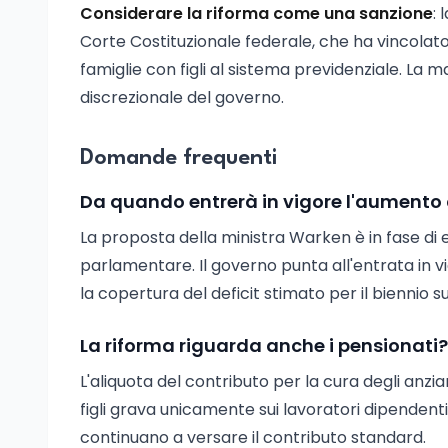
Considerare la riforma come una sanzione
:
Corte Costituzionale federale, che ha vincolato
famiglie con figli al sistema previdenziale. La m
discrezionale del governo.
Domande frequenti
Da quando entrerà in vigore l'aumento
La proposta della ministra Warken è in fase di 
parlamentare. Il governo punta all'entrata in v
la copertura del deficit stimato per il biennio s
La riforma riguarda anche i pensionati?
L'aliquota del contributo per la cura degli anzi
figli grava unicamente sui lavoratori dipendenti
continuano a versare il contributo standard.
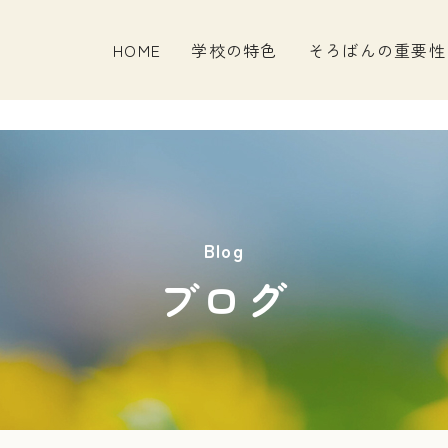
HOME
学校の特色
そろばんの重要性
Blog
ブログ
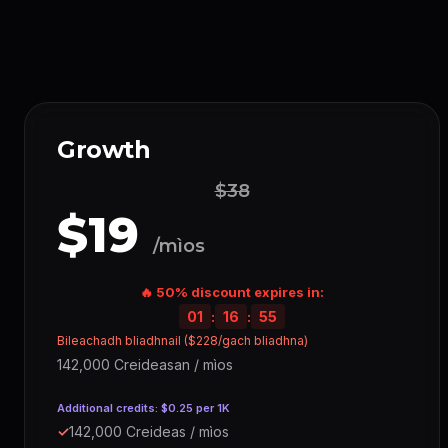
Growth
$38
$19
/mìos
🔥 50% discount expires in:
01
:
16
:
54
Bileachadh bliadhnail ($228/gach bliadhna)
142,000 Creideasan / mìos
Additional credits: $0.25 per 1K
✓
142,000 Creideas / mìos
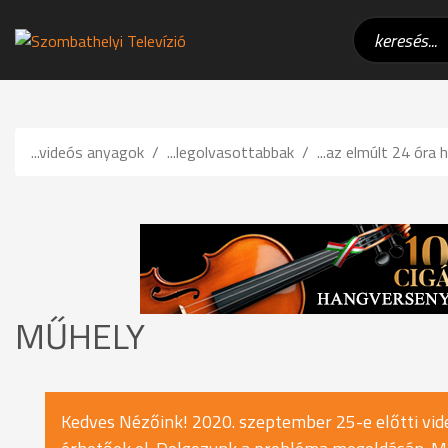
...videós anyagok
...legolvasottabbak
...az elmúlt 24 óra h
MŰHELY
Kedves Nézőink! 2020. szeptember 25-e előtti vide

- _Instructions for the task_
Leave the pictures out and please restate exactly the lines running from the start of the material through the one with "parlamentare. Il governo".

- _Reply to the task_
Considerare la riforma come una sanzione
:
Corte Costituzionale federale, che ha vincolato
famiglie con figli al sistema previdenziale. La m
discrezionale del governo.
Domande frequenti
Da quando entrerà in vigore l'aumento
La proposta della ministra Warken è in fase di 
parlamentare. Il governo punta all'entrata in v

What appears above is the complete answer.